À reprendre là où nous l’avons laissée la lecture de Van Gennep, rien n’est a priori si évident que pareilles noces célébrées sous le signe du folklore. L’article qu’il consacre en 1926 à « George Sand folkloriste » concentre la plupart des reproches qu’il se sent en droit d’adresser aux romanciers de la veine régionaliste.
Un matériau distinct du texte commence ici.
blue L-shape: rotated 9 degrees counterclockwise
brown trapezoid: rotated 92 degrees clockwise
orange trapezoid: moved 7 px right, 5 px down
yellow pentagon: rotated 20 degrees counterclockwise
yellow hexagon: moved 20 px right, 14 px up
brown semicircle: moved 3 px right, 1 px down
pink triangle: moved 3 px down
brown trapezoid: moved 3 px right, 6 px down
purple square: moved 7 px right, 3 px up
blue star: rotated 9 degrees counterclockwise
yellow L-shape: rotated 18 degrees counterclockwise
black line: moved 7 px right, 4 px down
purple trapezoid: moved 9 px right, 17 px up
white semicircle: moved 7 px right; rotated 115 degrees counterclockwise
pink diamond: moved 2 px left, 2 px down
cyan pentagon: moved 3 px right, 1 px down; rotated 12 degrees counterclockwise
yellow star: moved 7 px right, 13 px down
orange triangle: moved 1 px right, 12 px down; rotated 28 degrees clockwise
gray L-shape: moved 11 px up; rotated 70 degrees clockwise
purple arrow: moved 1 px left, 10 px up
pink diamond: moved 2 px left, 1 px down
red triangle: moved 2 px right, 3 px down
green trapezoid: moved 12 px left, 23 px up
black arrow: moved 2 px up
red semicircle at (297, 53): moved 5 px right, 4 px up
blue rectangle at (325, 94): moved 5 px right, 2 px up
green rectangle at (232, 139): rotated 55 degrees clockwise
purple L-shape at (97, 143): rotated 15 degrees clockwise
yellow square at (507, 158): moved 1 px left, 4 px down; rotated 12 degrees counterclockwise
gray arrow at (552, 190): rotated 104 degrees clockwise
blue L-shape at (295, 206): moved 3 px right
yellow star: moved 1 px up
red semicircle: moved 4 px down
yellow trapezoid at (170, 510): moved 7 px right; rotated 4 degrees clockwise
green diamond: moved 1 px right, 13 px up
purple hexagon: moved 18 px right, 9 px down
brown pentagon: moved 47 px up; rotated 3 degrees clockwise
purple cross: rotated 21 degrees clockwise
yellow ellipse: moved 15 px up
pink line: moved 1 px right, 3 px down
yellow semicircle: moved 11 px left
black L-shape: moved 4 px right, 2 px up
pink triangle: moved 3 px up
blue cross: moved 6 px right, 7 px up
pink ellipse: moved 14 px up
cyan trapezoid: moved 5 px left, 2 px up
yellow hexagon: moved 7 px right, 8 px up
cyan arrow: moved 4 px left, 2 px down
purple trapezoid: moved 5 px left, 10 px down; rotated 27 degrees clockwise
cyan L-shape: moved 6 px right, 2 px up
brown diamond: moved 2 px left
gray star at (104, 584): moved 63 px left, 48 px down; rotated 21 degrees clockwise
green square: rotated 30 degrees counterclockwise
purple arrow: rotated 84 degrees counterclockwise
Selon lui, le fait que

« [la Dame de Nohant] croyait de sa vocation de " poétiser " les hommes et leurs gestes […] diminue la confiance qu’on peut avoir de nos jours dans ses descriptions. George Sand ne s’est pas donné pour but de décrire des mœurs locales pour elles-mêmes et pour la science ; elle n’a vu dans ces mœurs qu’un canevas où broder des généralisations " humaines ", et aussi " humanitaires ". Elle voulait atteindre le grand public, non seulement français, mais international, contribuer au progrès des sentiments, des jugements et des institutions. Le folklore ne pouvait être pour elle dans ces conditions qu’un adjuvant, non un but » (Van Gennep 2001 : 283).

Et Van Gennep d’enfoncer le clou :

« […] littérairement, je ne vois pas comment on peut parler de chef-d’œuvre […] Je laisse de côté la valeur comparative : elle est nulle ; dans les Légendes rustiques et ailleurs, Georges Sand a commis des erreurs énormes au point de vue comparatif » (ibid. : 284).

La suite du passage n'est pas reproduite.